Akmal menyoroti bahwa musim lalu, meskipun klub hanya diizinkan memiliki delapan pemain asing—dengan enam pemain boleh tampil di lapangan—kesempatan bermain bagi pemain lokal sudah sangat terbatas. Kini, dengan kebijakan baru yang mengizinkan delapan pemain asing langsung bermain, ia memprediksi situasinya akan semakin sulit.
Dampaknya bukan hanya pada klub, tetapi juga terhadap pembangunan tim nasional. Minimnya jam terbang bagi pemain lokal akan menyulitkan pelatih timnas menemukan pemain berkualitas yang siap bersaing di level internasional.

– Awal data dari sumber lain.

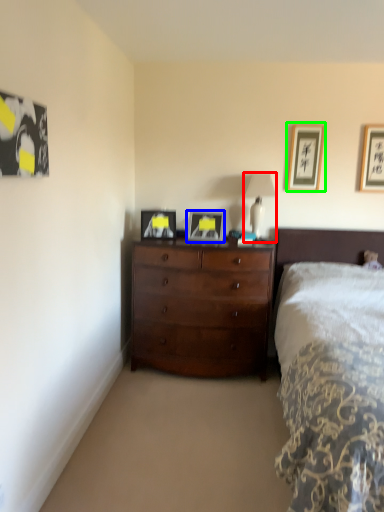 Question: Which object is the farthest from table lamp (highlighted by a red box)? Choose among these: picture frame (highlighted by a blue box) or picture frame (highlighted by a green box).

Choices:
 (A) picture frame
 (B) picture frame

Answer: (A) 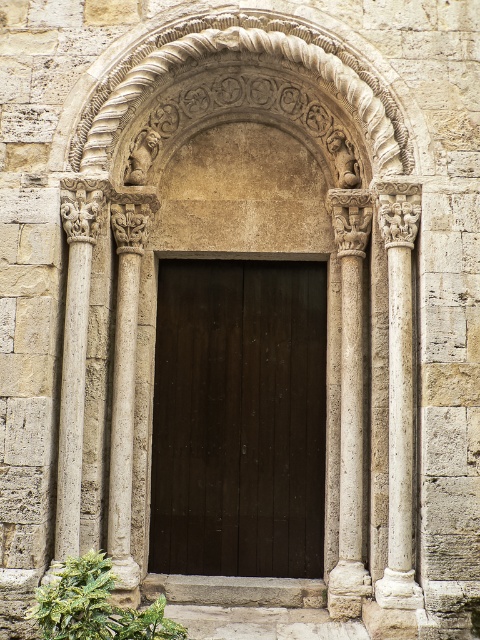 You are standing in front of the stone doorway and want to reach a point that is exactly at coordinates point (311, 486). If your current distance from the doorway is 20 meters, can you move forward to reach that point without passing it?

The distance of point (311, 486) from camera is 19.46 meters, so moving forward from 20 meters to 19.46 meters would allow you to reach the point without passing it.

From the picture: You are standing in front of the stone doorway and want to touch both columns. Which column should you reach for first, the white stone column at right or the smooth stone column at left?

You should reach for the white stone column at right first because it is closer to you than the smooth stone column at left, which is behind it. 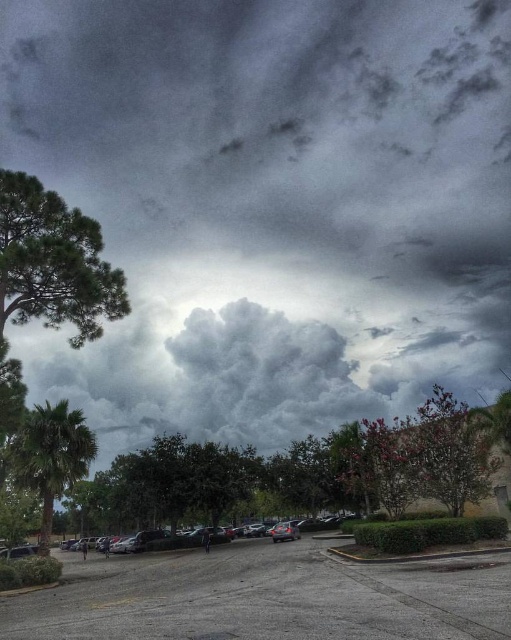 You are standing in the parking lot and looking up at the sky. Which object, the gray fluffy cloud at upper center or the gray asphalt parking lot at lower center, is closer to your eyes?

The gray fluffy cloud at upper center is closer to your eyes because the gray asphalt parking lot at lower center is behind it.

You are standing in the parking lot and want to walk towards the camera. Which point, point (x=179, y=636) or point (x=29, y=468), should you head towards?

You should head towards point (x=179, y=636) because it is closer to the camera than point (x=29, y=468). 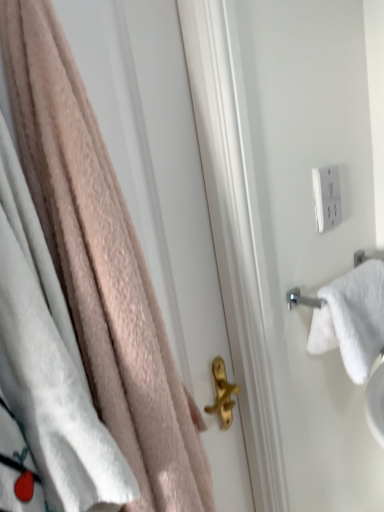 Question: Is point (372, 358) closer or farther from the camera than point (339, 212)?

Choices:
 (A) closer
 (B) farther

Answer: (A)

Question: In terms of width, does white cotton towel at right, acting as the 1th towel starting from the back, look wider or thinner when compared to white plastic outlet at upper right?

Choices:
 (A) wide
 (B) thin

Answer: (A)

Question: Which object is positioned closest to the white plastic outlet at upper right?

Choices:
 (A) white cotton towel at right, positioned as the 2th towel in left-to-right order
 (B) soft pink towel at left, positioned as the 1th towel in front-to-back order

Answer: (A)

Question: Considering the real-world distances, which object is closest to the white plastic outlet at upper right?

Choices:
 (A) white cotton towel at right, which is counted as the second towel, starting from the front
 (B) soft pink towel at left, marked as the 2th towel in a right-to-left arrangement

Answer: (A) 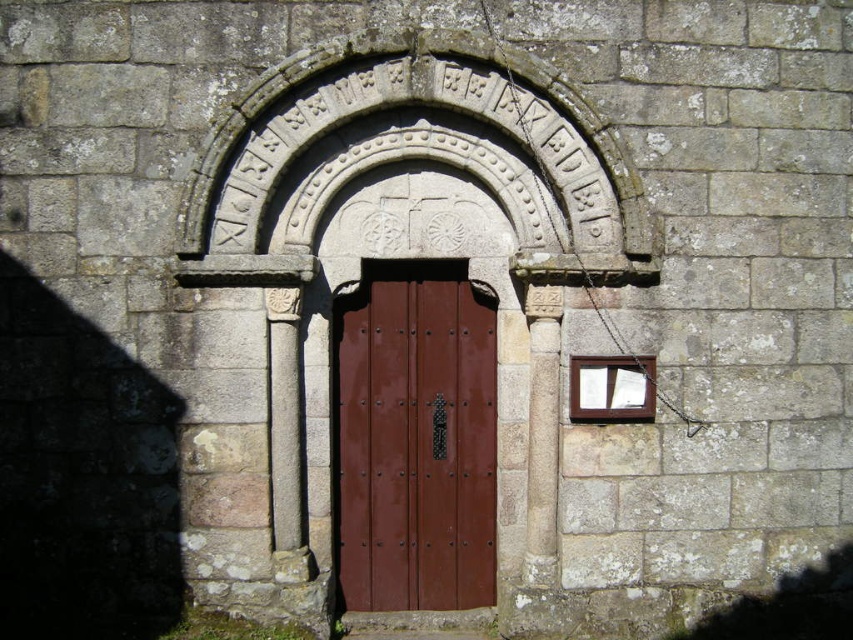 You are an architect inspecting the historical building. You notice the carved stone arch at center and the wooden window at right. Which one is positioned higher in the structure?

The carved stone arch at center is positioned higher than the wooden window at right. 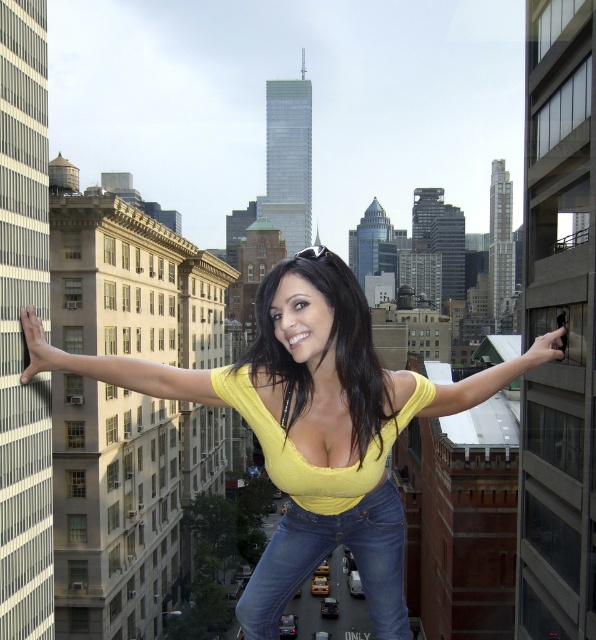 Question: Which object appears closest to the camera in this image?

Choices:
 (A) yellow matte top at center
 (B) jeans at center

Answer: (A)

Question: Which object is farther from the camera taking this photo?

Choices:
 (A) yellow matte top at center
 (B) jeans at center

Answer: (B)

Question: Which point is farther from the camera taking this photo?

Choices:
 (A) (319, 356)
 (B) (393, 634)

Answer: (B)

Question: Can you confirm if yellow matte top at center is positioned above jeans at center?

Choices:
 (A) no
 (B) yes

Answer: (B)

Question: Is yellow matte top at center positioned at the back of jeans at center?

Choices:
 (A) yes
 (B) no

Answer: (B)

Question: Does yellow matte top at center appear over jeans at center?

Choices:
 (A) no
 (B) yes

Answer: (B) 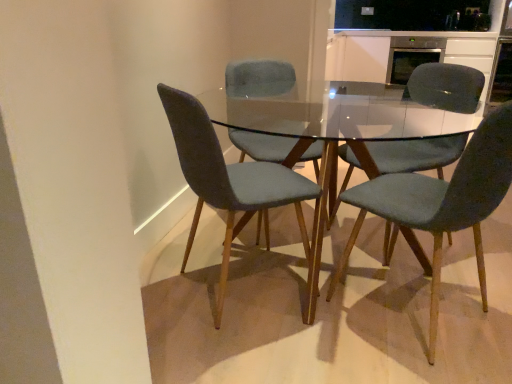 Question: From the image's perspective, would you say stainless steel oven at upper right is shown under velvet grey chair at center, positioned as the 4th chair in right-to-left order?

Choices:
 (A) no
 (B) yes

Answer: (A)

Question: Does stainless steel oven at upper right appear on the left side of velvet grey chair at center, the 1th chair in the left-to-right sequence?

Choices:
 (A) yes
 (B) no

Answer: (B)

Question: From a real-world perspective, is stainless steel oven at upper right physically above velvet grey chair at center, the 1th chair in the left-to-right sequence?

Choices:
 (A) yes
 (B) no

Answer: (A)

Question: Considering the relative sizes of stainless steel oven at upper right and velvet grey chair at center, positioned as the 4th chair in right-to-left order, in the image provided, is stainless steel oven at upper right thinner than velvet grey chair at center, positioned as the 4th chair in right-to-left order,?

Choices:
 (A) yes
 (B) no

Answer: (B)

Question: Considering the relative positions of stainless steel oven at upper right and velvet grey chair at center, positioned as the 4th chair in right-to-left order, in the image provided, is stainless steel oven at upper right in front of velvet grey chair at center, positioned as the 4th chair in right-to-left order,?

Dari sisi keuangan, Akmal juga mengingatkan potensi munculnya masalah baru. Bertambahnya jumlah pemain asing otomatis meningkatkan beban gaji dan biaya operasional klub. Padahal, tidak semua klub Indonesia memiliki kondisi finansial yang stabil. “Semakin banyak pemain asing, semakin besar pula potensi masalah finansial, seperti penunggakan gaji,” jelas Akmal, yang juga menjabat sebagai Koordinator Save Our Soccer.
Ia mencontohkan beberapa klub yang pernah terlibat kasus gaji pemain asing hingga berujung sanksi FIFA, termasuk Persija Jakarta, PSM Makassar, PSIS Semarang, hingga klub yang kini sudah tidak aktif seperti Persiwa Wamena dan Kalteng Putra.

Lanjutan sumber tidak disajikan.